Mass conservation and latent heating during a phase transition

I’m running models of crustal eclogitization that include a dynamic phase transition. My model is based on the Visco plastic material model.

What is the best way to make sure my phase transition conserves mass due to the density increase? (e.g.,

To conserve mass, is it enough to have a Compositing material model where the compressibility is assigned to the “multicomponent compressible” model, and everything else to “visco plastic”?

Relatedly, how can I incorporate latent heating into this reaction? I think that ASPECT can calculate this based on Clapeyron slopes (aspect/ at edcb0fa34bfdf4a5a49d58a90112837dfb95501e · geodynamics/aspect · GitHub)

On the user’s end, is it enough to include “latent heat” in my list of heating models (along with shear heating, etc.), or do I need to add it as a third material model under Compositing? It seems that all the necessary information is already contained in the Visco Plastic model.

Apologies if this is covered somewhere, but I couldn’t find it in the manual explicitly and was having difficulty tracing the code to see what does what.

Hi Mitchell,

As you point out, it’s not a simple problem, and no, it’s not enough to use the compressibility from the “multicomponent compressible” model. We discuss the whole problem in more detail here, specifically, we also describe an example concerning phase transitions. The parameter files we used can be found in this repo GitHub - gassmoeller/formulations-of-compressible-mantle-convection-data, and the one in the folder slab-dehydration-reaction is the one with the phase transition.

Specifically, the problem is that even if you use a compressible model, the mass conservation equation needs to compute the density gradient somehow. Most implemetations in compressible mantle convection codes assume that the density follows some sort of reference profile (and we also have this option: The Anelastic Liquid Approximation). However, that means that the mass only changes in the correct way if you are on this reference profile (in terms of temperature, composition etc.). So if you whole model is just basalt/eclogite, that might be okay, but if you have other compositions, this will not work. So what we do instead is that we have the option to interpolate the density onto a finite-element field and then compute the density gradient from that, which always takes into account the actual density in the model. To use that option, you need to pick

subsection Formulation
  set Mass conservation = projected density field
  set Temperature equation = real density

in your input file. You also need to have a compositional field with the name projected_density that is used for the purpose of interpolating the density, for example:

subsection Compositional fields
  set Number of fields = 2
  set Names of fields = crust, projected_density
  set Compositional field methods = field, prescribed field

But for this to work, the material model needs to actually provide the outputs that can be interpolated onto the finite element field. The visco-plastic model does not do that at the moment (since it was written to be incompressible). It would need to have a function like this:

template <int dim>
NameOfMaterialModel<dim>::create_additional_named_outputs (MaterialModel::MaterialModelOutputs<dim> &out) const
  if (out.template get_additional_output<PrescribedFieldOutputs<dim>>() == NULL)
      const unsigned int n_points = out.n_evaluation_points();
        (new MaterialModel::PrescribedFieldOutputs<dim> (n_points, this->n_compositional_fields())));

that creates the outputs, and then fill them in the evaluate function:

  if (PrescribedFieldOutputs<dim> *prescribed_field_out = out.template get_additional_output<PrescribedFieldOutputs<dim>>())
    for (unsigned int i=0; i < in.n_evaluation_points(); ++i)
      prescribed_field_out->prescribed_field_outputs[i][density_field_index] = out.densities[i];

For an exmaple, you can have a look at benchmarks/compressibility_formulations/plugins/, and the steinberger material model has this as well. So you would have to add this to the material model you want to use.

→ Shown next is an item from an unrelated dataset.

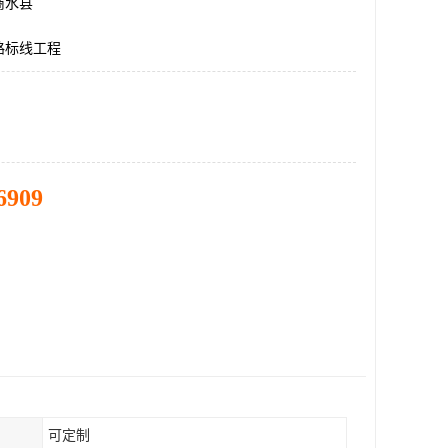
商水县
路标线工程
6909
可定制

For the latent heat, the material model needs to compute terms that describe how much the energy should change, and I do not think that the viscoplastic/multicomponent compressible model computes these (but I could be wrong, so maybe someone who actually uses these models can correct me). The latent heat material model is one that computes them (it fills the variables out.entropy_derivative_pressure and out.entropy_derivative_temperature), and you can then use the “latent heat” heating model to actually include the terms in the energy equation. But the latent heat material model only allows for 2 compositions, so that may not be exactly what you want either.

If you don’t want to make all of the required changes in the code, one option would also be to use the steinberger material model as the one that computes density/thermal expansivity/specific heat/compressibility when you are compositing material models. It has all of the required terms implemented, but it requires a table of material properties computed with a mineral physics software for this to work.

I hope that helps a bit, and don’t hesitate to ask if something is unclear, this is quite a lot of information and I hope I didn’t forget anything. I have only been using this feature for applications in the sublithospheric mantle, so I’ve only added the functionality to the material models designed for those sort of applications.